We are looking for a few freelance CG artists to help create high-quality product images and videos for our smart ring. You will work from product references, CAD/STP files, CMF direction, and factory samples to produce polished renders, short videos, turntables, and motion assets for website, ads, social, investor materials, and product decision-making.
This is a freelance role.
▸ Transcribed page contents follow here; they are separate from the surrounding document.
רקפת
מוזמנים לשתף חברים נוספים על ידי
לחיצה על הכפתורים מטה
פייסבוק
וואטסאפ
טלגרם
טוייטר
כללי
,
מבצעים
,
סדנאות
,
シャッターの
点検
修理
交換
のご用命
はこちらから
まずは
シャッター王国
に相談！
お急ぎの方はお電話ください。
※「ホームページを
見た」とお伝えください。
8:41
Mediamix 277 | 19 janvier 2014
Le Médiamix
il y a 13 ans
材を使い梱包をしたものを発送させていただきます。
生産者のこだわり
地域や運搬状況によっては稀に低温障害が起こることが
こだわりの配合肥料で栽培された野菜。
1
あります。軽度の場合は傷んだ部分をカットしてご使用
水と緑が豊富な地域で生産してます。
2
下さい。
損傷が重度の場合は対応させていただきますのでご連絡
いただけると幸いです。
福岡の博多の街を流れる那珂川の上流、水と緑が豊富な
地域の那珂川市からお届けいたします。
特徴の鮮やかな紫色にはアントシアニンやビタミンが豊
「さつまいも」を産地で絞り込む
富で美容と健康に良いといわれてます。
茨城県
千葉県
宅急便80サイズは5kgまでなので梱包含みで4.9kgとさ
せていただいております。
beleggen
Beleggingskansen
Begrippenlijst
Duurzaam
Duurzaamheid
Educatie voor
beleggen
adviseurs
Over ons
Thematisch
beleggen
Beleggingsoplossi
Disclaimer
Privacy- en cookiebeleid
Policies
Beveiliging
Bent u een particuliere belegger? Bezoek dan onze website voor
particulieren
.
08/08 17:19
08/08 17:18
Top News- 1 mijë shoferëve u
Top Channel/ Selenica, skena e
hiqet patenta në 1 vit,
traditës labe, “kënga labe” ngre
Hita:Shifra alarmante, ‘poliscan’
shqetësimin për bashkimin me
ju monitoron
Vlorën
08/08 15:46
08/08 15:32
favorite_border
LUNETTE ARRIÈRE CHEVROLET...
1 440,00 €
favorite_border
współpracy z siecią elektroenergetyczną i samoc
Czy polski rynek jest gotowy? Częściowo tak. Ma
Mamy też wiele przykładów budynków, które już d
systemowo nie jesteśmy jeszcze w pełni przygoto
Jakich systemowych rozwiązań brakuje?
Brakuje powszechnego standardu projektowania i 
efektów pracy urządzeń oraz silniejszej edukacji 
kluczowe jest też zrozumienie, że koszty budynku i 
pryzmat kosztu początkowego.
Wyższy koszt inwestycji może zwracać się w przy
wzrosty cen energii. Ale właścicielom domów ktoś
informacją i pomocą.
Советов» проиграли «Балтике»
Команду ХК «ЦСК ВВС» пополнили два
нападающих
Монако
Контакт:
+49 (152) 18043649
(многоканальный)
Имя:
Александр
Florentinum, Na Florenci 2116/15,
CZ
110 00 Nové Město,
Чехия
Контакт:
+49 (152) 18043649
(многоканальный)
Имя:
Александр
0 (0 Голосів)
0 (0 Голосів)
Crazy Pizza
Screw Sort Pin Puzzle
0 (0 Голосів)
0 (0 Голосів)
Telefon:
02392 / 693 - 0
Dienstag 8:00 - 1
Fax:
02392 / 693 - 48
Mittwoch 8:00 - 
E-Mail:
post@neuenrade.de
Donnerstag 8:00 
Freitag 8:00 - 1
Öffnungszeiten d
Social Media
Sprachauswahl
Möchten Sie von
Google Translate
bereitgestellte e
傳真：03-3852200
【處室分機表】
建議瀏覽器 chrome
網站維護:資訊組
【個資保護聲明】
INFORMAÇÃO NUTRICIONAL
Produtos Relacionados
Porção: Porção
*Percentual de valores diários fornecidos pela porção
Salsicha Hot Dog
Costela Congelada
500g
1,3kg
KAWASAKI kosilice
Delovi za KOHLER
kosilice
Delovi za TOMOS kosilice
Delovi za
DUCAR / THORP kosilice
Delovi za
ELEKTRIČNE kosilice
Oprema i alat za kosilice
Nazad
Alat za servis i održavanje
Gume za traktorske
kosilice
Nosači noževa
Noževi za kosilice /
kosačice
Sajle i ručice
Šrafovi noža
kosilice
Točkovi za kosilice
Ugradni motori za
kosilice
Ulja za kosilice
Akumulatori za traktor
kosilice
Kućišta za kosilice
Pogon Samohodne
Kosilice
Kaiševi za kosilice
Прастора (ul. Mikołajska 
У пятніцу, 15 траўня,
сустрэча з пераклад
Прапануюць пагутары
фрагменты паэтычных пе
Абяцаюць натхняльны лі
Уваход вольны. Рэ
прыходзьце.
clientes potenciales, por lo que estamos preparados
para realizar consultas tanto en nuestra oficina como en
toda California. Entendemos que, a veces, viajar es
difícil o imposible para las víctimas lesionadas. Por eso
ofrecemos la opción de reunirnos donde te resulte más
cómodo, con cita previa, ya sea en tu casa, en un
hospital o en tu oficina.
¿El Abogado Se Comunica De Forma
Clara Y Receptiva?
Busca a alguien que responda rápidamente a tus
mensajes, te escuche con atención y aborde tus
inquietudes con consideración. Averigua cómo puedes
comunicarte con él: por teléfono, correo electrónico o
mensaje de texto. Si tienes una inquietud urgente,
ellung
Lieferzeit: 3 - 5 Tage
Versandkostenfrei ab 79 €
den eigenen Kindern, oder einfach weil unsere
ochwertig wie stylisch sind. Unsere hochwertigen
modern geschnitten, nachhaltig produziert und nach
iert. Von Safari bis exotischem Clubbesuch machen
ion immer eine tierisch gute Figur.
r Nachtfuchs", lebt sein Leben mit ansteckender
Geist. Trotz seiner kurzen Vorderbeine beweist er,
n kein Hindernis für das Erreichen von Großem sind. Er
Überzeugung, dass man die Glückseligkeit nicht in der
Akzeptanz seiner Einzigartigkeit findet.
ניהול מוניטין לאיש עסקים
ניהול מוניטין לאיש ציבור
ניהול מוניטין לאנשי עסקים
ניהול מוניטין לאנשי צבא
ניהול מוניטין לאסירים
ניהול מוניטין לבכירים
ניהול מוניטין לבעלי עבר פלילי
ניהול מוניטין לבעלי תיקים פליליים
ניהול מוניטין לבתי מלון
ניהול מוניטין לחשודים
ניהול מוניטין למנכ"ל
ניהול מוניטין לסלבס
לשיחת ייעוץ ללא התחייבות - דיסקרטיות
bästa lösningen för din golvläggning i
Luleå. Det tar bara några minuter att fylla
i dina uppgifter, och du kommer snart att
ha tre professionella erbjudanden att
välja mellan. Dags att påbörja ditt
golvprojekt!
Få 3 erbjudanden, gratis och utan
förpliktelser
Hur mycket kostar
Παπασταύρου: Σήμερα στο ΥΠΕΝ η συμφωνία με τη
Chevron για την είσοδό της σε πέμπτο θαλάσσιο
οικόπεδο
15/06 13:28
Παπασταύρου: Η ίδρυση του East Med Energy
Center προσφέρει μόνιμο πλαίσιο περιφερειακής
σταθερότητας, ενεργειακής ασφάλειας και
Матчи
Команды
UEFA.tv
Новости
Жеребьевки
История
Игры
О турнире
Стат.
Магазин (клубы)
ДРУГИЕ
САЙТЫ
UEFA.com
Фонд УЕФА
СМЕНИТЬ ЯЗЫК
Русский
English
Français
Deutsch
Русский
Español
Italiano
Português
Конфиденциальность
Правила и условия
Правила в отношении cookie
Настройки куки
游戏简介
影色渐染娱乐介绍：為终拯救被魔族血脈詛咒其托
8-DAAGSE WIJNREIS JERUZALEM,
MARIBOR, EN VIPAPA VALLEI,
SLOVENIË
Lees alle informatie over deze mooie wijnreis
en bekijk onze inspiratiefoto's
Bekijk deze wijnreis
We care most about taste, speed, realism, motion sense, and the ability to turn loose direction into strong visual output without heavy hand-holding.
Responsibilities
  • Create photorealistic renders of a small consumer hardware product, primarily a smart ring.
  • Produce product images and videos for website, ads, social, pitch decks, and internal design reviews.
  • Create short product videos, turntables, motion tests, launch visuals, and social/ad clips.
  • Animate camera moves, product reveals, material transitions, LED states, charging moments, and simple interaction concepts.
  • Build realistic material studies across ceramic, metal, resin, glass, plastic, LED, and charging/contact details.
  • Create multiple CMF and finish explorations quickly from loose references.
  • Work with CAD/STP files, product photos, factory drawings, and reference images.
  • Set up clean lighting, camera angles, surfaces, and compositions that make a small wearable product feel premium.
  • Deliver organized source files and export-ready still/video assets in clean, reusable formats.
  • Iterate quickly based on feedback from product, marketing, and hardware teams.
Requirements
  • Strong portfolio of product rendering work, ideally consumer electronics, wearables, jewelry, watches, rings, or small hardware.
  • Strong portfolio of product video, animation, motion graphics, or short 3D product ads.
  • Excellent sense of lighting, materials, composition, scale, and product detail.
  • Experience with Blender, Cinema 4D, KeyShot, Redshift, Octane, V-Ray, After Effects, Premiere, DaVinci Resolve, or similar rendering/video tools.
  • Comfortable working from imperfect inputs: CAD files, rough product references, factory samples, and written direction.
  • Able to move quickly and produce polished outputs without a large creative team around you.
  • Strong file organization and ability to deliver final images, final videos, and editable project files.
  • Good written communication and responsiveness.
Helpful but not required
  • Experience rendering jewelry, ceramic, titanium, PVD finishes, transparent/translucent materials, or compact electronics.
  • Ability to combine 3D renders with AI video/image tools where useful.
  • Familiarity with DFM, CMF, industrial design, or factory communication.
  • Experience using AI image/video tools as part of a rendering or concept workflow.
  • Ability to lightly retouch or composite final outputs in Photoshop.
What we care about
  • Can you make a tiny object look expensive, real, desirable, and dynamic?
  • Can you create several visual directions fast, not just one perfect render slowly?
  • Can you create motion that explains the product without making it feel like a generic tech ad?
  • Can you understand product constraints without needing every detail specified?
  • Can your work help us make product and marketing decisions, not just look nice?
Application questions
  • Portfolio: link to your best product rendering and product video work.
  • Tools: what software/render engines/video tools do you use?
  • Hardware experience: have you rendered jewelry, wearables, consumer electronics, or small physical products before?
  • Workflow: if we give you a STEP file, product references, and CMF notes, what is your usual process from intake to final stills and video?
  • Motion: what types of product videos can you make well: turntables, short ads, product reveals, material studies, UI/device interaction, or something else?
  • Speed: how quickly can you usually turn around a first pass for 3-5 product render or video directions?
  • Availability: how many freelance hours per week can you take on?